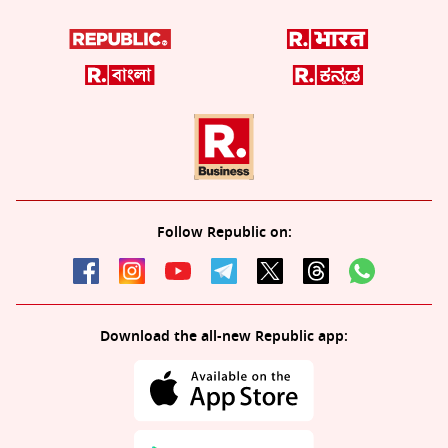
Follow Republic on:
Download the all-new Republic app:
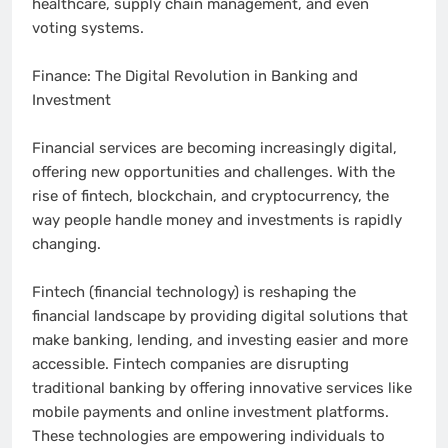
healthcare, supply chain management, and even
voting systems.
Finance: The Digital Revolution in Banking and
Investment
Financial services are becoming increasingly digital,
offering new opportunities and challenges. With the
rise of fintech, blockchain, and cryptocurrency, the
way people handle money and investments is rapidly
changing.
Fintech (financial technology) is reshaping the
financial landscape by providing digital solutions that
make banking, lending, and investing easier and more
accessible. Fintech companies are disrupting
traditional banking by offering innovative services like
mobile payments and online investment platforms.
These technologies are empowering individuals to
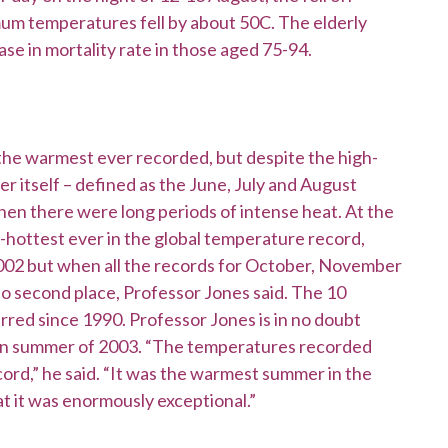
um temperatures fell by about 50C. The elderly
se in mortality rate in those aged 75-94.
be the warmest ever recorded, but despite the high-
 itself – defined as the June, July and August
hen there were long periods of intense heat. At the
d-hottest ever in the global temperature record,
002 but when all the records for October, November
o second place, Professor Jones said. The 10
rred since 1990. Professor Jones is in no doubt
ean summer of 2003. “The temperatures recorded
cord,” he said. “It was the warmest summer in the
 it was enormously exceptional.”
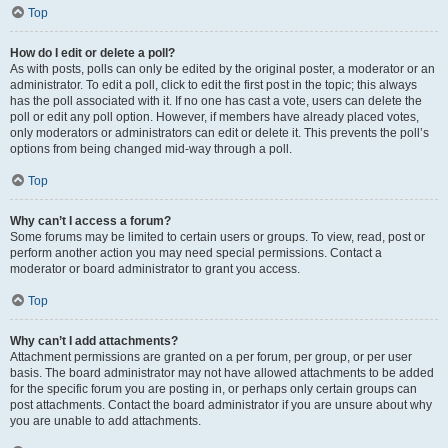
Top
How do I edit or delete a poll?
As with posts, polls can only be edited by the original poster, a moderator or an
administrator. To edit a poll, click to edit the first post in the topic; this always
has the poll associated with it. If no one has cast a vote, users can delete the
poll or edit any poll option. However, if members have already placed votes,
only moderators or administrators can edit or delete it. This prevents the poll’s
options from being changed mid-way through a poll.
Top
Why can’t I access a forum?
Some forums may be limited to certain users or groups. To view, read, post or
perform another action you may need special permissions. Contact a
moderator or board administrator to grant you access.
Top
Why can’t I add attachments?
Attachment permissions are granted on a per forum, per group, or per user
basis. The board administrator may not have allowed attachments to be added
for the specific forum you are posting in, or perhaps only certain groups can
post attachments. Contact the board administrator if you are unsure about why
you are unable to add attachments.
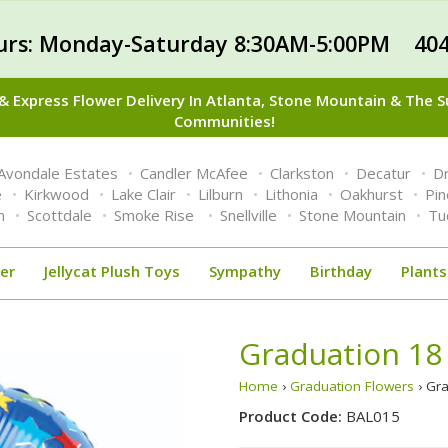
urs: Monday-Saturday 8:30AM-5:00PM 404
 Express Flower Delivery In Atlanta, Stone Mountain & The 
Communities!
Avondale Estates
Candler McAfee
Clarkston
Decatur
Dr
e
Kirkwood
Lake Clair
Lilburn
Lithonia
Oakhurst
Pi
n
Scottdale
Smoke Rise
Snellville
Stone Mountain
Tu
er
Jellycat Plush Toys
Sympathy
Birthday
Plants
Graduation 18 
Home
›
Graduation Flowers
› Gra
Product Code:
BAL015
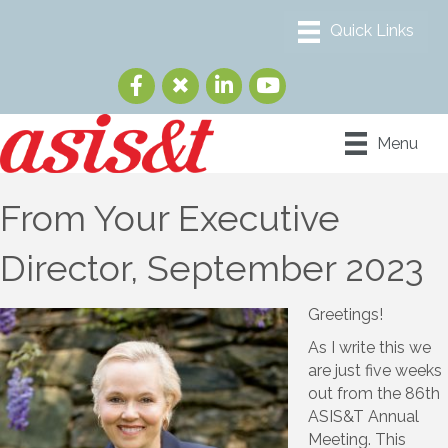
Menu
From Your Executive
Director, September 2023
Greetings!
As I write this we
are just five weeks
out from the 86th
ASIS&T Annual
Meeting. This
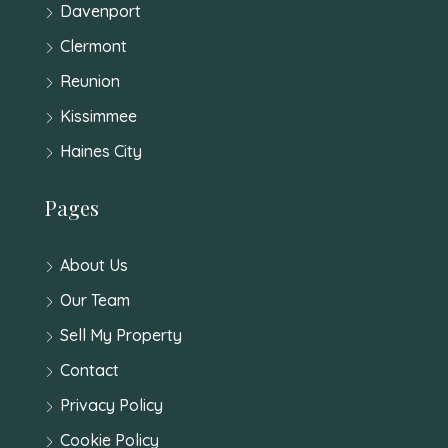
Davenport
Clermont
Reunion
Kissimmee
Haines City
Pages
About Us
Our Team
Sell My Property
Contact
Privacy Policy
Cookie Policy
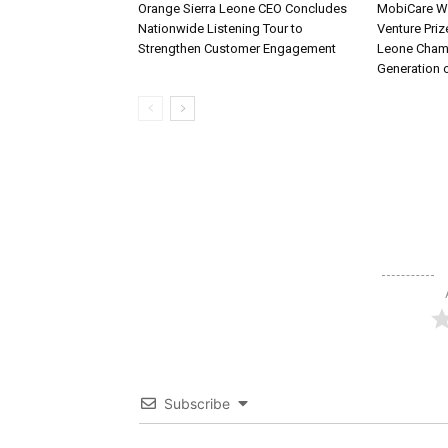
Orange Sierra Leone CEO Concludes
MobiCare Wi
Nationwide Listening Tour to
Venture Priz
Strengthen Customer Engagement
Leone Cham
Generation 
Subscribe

★ ★ ★ ★

### EXERCISE BRIEF
The lines to retype run from the one containing "From Your Executive" through the last line of the records above; write them exactly and skip the pictures.

### REPLY TO THE EXERCISE
From Your Executive
Director, September 2023
Greetings!
As I write this we
are just five weeks
out from the 86th
ASIS&T Annual
Meeting. This
Davenport
Clermont
Reunion
Kissimmee
Haines City
Pages
About Us
Our Team
Sell My Property
Contact
Privacy Policy
Cookie Policy
Orange Sierra Leone CEO Concludes
MobiCare Wi
Nationwide Listening Tour to
Venture Priz
Strengthen Customer Engagement
Leone Cham
Generation 
Subscribe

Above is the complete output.